Download or read book Understanding Gary Shteyngart written by Geoff Hamilton and published by Univ of South Carolina Press. This book was released on 2017-04-15 with total page 141 pages. Available in PDF, EPUB and Kindle. Book excerpt: A survey of the Russian-born American author's work and themes questioning identity, politics, and multiculturalism Understanding Gary Shteyngart, the first comprehensive examination of Shteyngart's novels and memoir, introduces readers to one of the most critically acclaimed and commercially successful contemporary American authors. Born in Leningrad in 1972, Shteyngart immigrated to the United States in 1979, attended Oberlin College and the City University of New York, and currently teaches in the Writing Program at Columbia University. His novels include Super Sad True Love Story, winner of the Bollinger Everyman Wodehouse Prize; Absurdistan, chosen as one of the ten best books of the year by the New York Times Book Review and Time magazine; and The Russian Debutante's Handbook, winner of the Stephen Crane Award for First Fiction and the National Jewish Book Award for Fiction.

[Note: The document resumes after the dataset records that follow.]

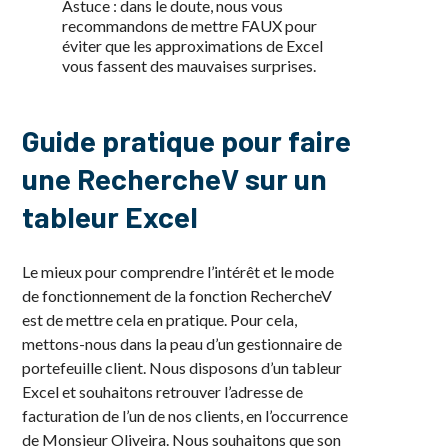
Astuce : dans le doute, nous vous
recommandons de mettre FAUX pour
éviter que les approximations de Excel
vous fassent des mauvaises surprises.
Guide pratique pour faire
une RechercheV sur un
tableur Excel
Le mieux pour comprendre l’intérêt et le mode
de fonctionnement de la fonction RechercheV
est de mettre cela en pratique. Pour cela,
mettons-nous dans la peau d’un gestionnaire de
portefeuille client. Nous disposons d’un tableur
Excel et souhaitons retrouver l’adresse de
facturation de l’un de nos clients, en l’occurrence
de Monsieur Oliveira. Nous souhaitons que son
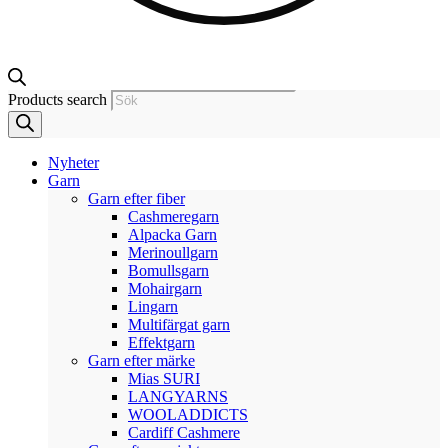
Products search
Nyheter
Garn
Garn efter fiber
Cashmeregarn
Alpacka Garn
Merinoullgarn
Bomullsgarn
Mohairgarn
Lingarn
Multifärgat garn
Effektgarn
Garn efter märke
Mias SURI
LANGYARNS
WOOLADDICTS
Cardiff Cashmere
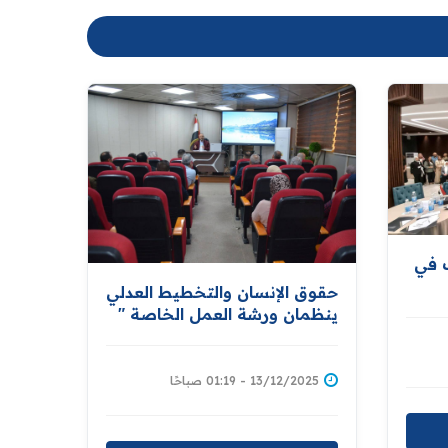
ك في
حقوق الإنسان والتخطيط العدلي
ينظمان ورشة العمل الخاصة "
بالقيم المجتمعية وتحديات
الذكاء الاصطناعي في سياق
حقوق الإنسان "
13/12/2025 - 01:19 صباحًا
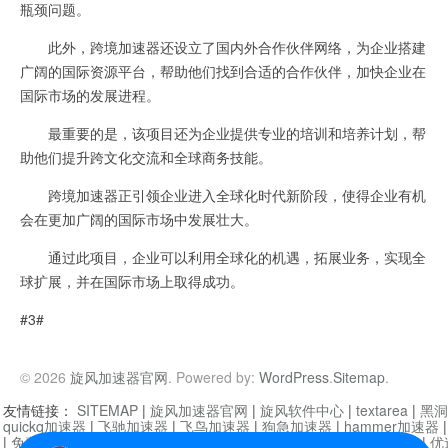
瓶颈问题。
此外，跨境加速器还设立了国内外合作伙伴网络，为企业搭建
广阔的国际资源平台，帮助他们找到合适的合作伙伴，加快企业在
国际市场的发展进程。
最重要的是，该项目还为企业提供专业的培训和培养计划，帮
助他们提升跨文化交流和全球商务技能。
跨境加速器正引领企业进入全球化时代新阶段，使得企业有机
会在更加广阔的国际市场中发展壮大。
通过此项目，企业可以利用全球化的机遇，拓展业务，实现全
球扩展，并在国际市场上取得成功。
#3#
© 2026
旋风加速器官网
. Powered by:
WordPress
.
Sitemap
.
友情链接：
SITEMAP
|
旋风加速器官网
|
旋风软件中心
|
textarea
|
黑洞
quickq加速器
|
飞驰加速器
|
飞鸟加速器
|
狗急加速器
|
hammer加速器
|
免费vqn加速外网
|
旋风加速器
|
快橙加速器
|
啊哈加速器
|
迷雾通
|
优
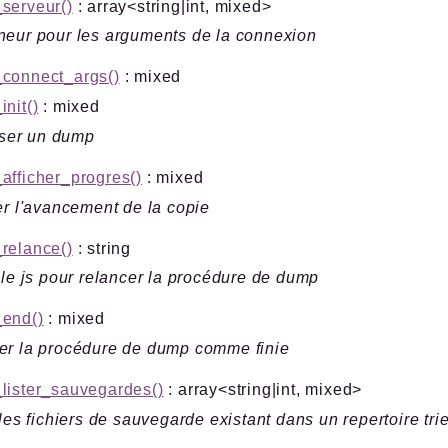
serveur()
: array<string|int, mixed>
eur pour les arguments de la connexion
connect_args()
: mixed
nit()
: mixed
liser un dump
fficher_progres()
: mixed
er l'avancement de la copie
relance()
: string
 le js pour relancer la procédure de dump
end()
: mixed
er la procédure de dump comme finie
lister_sauvegardes()
: array<string|int, mixed>
 les fichiers de sauvegarde existant dans un repertoire tri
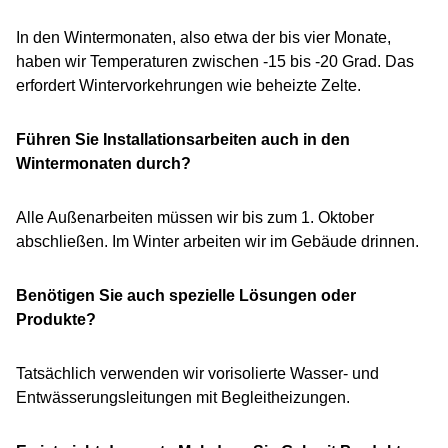
In den Wintermonaten, also etwa der bis vier Monate,
haben wir Temperaturen zwischen -15 bis -20 Grad. Das
erfordert Wintervorkehrungen wie beheizte Zelte.
Führen Sie Installationsarbeiten auch in den
Wintermonaten durch?
Alle Außenarbeiten müssen wir bis zum 1. Oktober
abschließen. Im Winter arbeiten wir im Gebäude drinnen.
Benötigen Sie auch spezielle Lösungen oder
Produkte?
Tatsächlich verwenden wir vorisolierte Wasser- und
Entwässerungsleitungen mit Begleitheizungen.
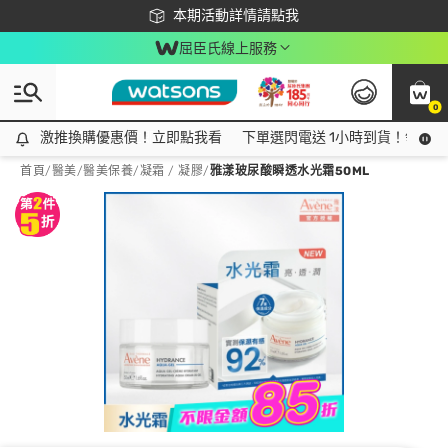
下載app最高回饋$350
本期活動詳情請點我
屈臣氏線上服務
0
激推換購優惠價！立即點我看
激推換購優惠價！立即點我看
下單選閃電送 1小時到貨！領神券
首頁
/
醫美
/
醫美保養
/
凝霜 / 凝膠
/
雅漾玻尿酸瞬透水光霜50ML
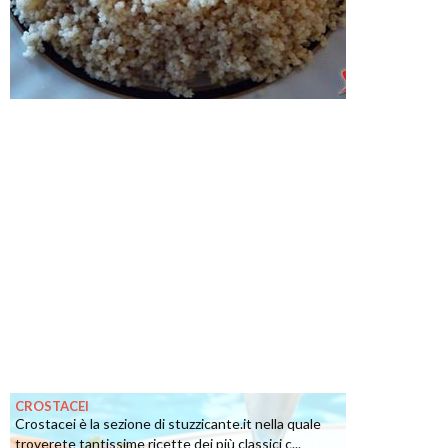
CROSTACEI
Crostacei è la sezione di stuzzicante.it nella quale
troverete tantissime ricette dei più classici c...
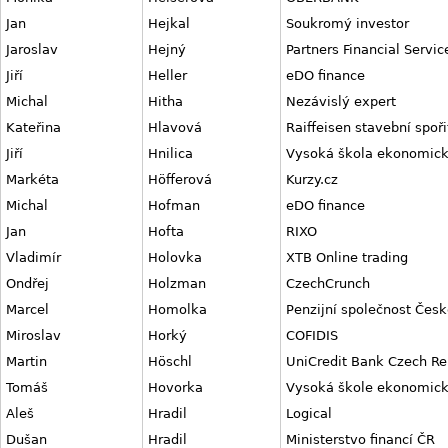
Jan
Hejkal
Soukromý investor
Jaroslav
Hejný
Partners Financial Servic
Jiří
Heller
eDO finance
Michal
Hitha
Nezávislý expert
Kateřina
Hlavová
Raiffeisen stavební spoři
Jiří
Hnilica
Vysoká škola ekonomick
Markéta
Höfferová
Kurzy.cz
Michal
Hofman
eDO finance
Jan
Hofta
RIXO
Vladimír
Holovka
XTB Online trading
Ondřej
Holzman
CzechCrunch
Marcel
Homolka
Penzijní společnost Česk
Miroslav
Horký
COFIDIS
Martin
Höschl
UniCredit Bank Czech Re
Tomáš
Hovorka
Vysoká škole ekonomic
Aleš
Hradil
Logical
Dušan
Hradil
Ministerstvo financí ČR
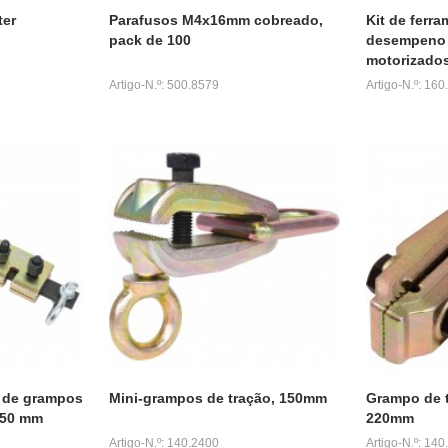
ter
Parafusos M4x16mm cobreado,
Kit de ferra
pack de 100
desempeno 
motorizados
Artigo-N.º: 500.8579
Artigo-N.º: 16
o de grampos
Mini-grampos de tração, 150mm
Grampo de t
 450 mm
220mm
Artigo-N.º: 140.2400
Artigo-N.º: 14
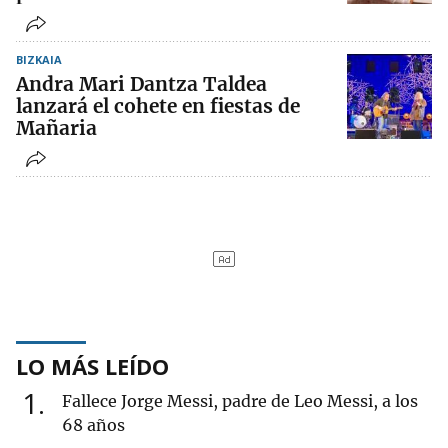
BIZKAIA
Andra Mari Dantza Taldea
lanzará el cohete en fiestas de
Mañaria
LO MÁS LEÍDO
1
Fallece Jorge Messi, padre de Leo Messi, a los
68 años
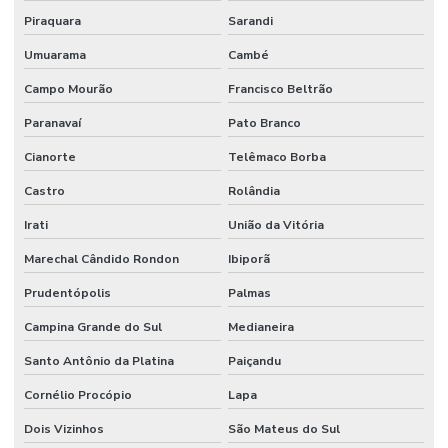
Piraquara
Sarandi
Laudo de vistoria de imóvel residencial
Umuarama
Cambé
Laudo de vistoria de imóvel para venda
Campo Mourão
Francisco Beltrão
Laudo de vistoria de obra
Paranavaí
Pato Branco
Laudo de vistoria de obra inacabada
Cianorte
Telêmaco Borba
Laudo de vistoria de reforma
Castro
Rolândia
Laudo de vistoria residencial
Irati
União da Vitória
Laudo de vistoria técnica
Marechal Cândido Rondon
Ibiporã
Laudo de vistoria técnica predial
Prudentópolis
Palmas
Laudo de vistoria técnica residencial
Campina Grande do Sul
Medianeira
Santo Antônio da Platina
Paiçandu
Laudos periciais de engenharia civil
Cornélio Procópio
Lapa
Parecer técnico de vistoria predial
Dois Vizinhos
São Mateus do Sul
Perícia de construção civil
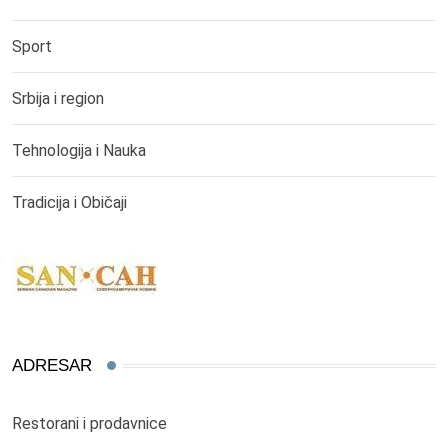
Sport
Srbija i region
Tehnologija i Nauka
Tradicija i Običaji
ADRESAR
Restorani i prodavnice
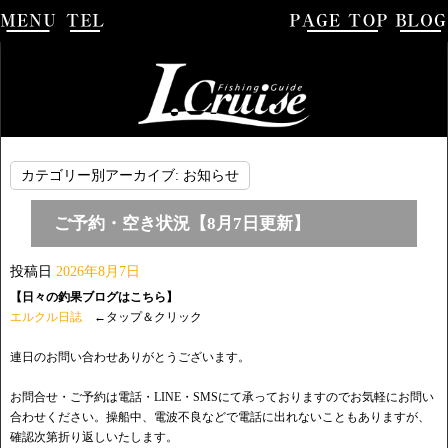
カテゴリー別アーカイブ:
お知らせ
ご予約・空き状況【8月7日更新】
投稿日
2026年8月7日
【日々の釣果ブログはこちら】
エルクル日誌
←タップ＆クリック
連日のお問い合わせありがとうございます。
お問合せ・ご予約は電話・LINE・SMSにて承っておりますのでお気軽にお問い
合わせください。操船中、電波不良などで電話に出れないこともありますが、
確認次第折り返しいたします。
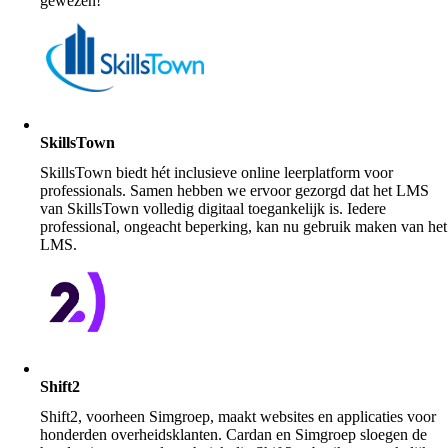
gewezen!
SkillsTown
SkillsTown biedt hét inclusieve online leerplatform voor
professionals. Samen hebben we ervoor gezorgd dat het LMS
van SkillsTown volledig digitaal toegankelijk is. Iedere
professional, ongeacht beperking, kan nu gebruik maken van het
LMS.
Shift2
Shift2, voorheen Simgroep, maakt websites en applicaties voor
honderden overheidsklanten. Cardan en Simgroep sloegen de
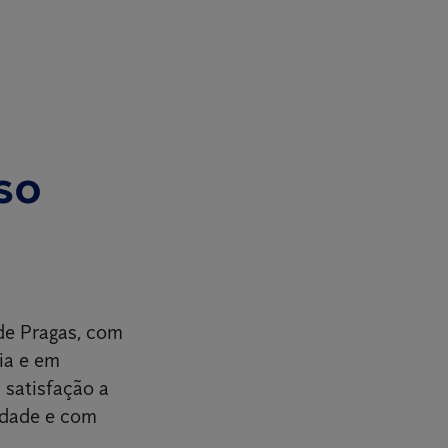
so
de Pragas, com
ia e em
 satisfação a
idade e com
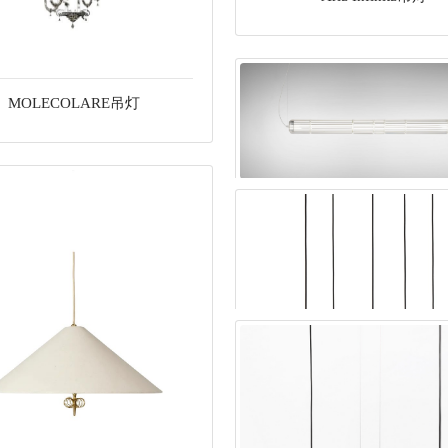
MOLECOLARE吊灯
STACKING S 吊灯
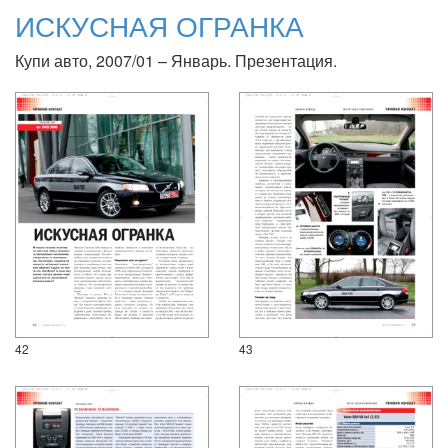
ИСКУСНАЯ ОГРАНКА
Купи авто, 2007/01 – Январь. Презентация.
42
43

Geoff Hamilton studies three broad, overlapping elements of Shteyngart's work: his construction of Russian-Jewish identity in the United States, his appraisal of communism's imaginative legacy for the wider East European diaspora and former Soviet republics, and his representation of the deadening effects of late capitalism. Focusing on Shteyngart's themes of the fracturing and decay of ethnic identities, the limits and pitfalls of multiculturalism, and the decline of privacy and civility against the creeping power of technological mediation, Hamilton also tracks the author's playful manipulation of literary traditions and his incisive revision of seminal mythologies of Russian, Jewish, and American selfhood. Although Shteyngart has sometimes been pigeon holed as an immigrant author working a rather marginal ethnic shtick, Hamilton demonstrates that Shteyngart's work deserves attention for its remarkable centrality, that is, its relevance to core questions of identity formation and beliefs common to globalized societies.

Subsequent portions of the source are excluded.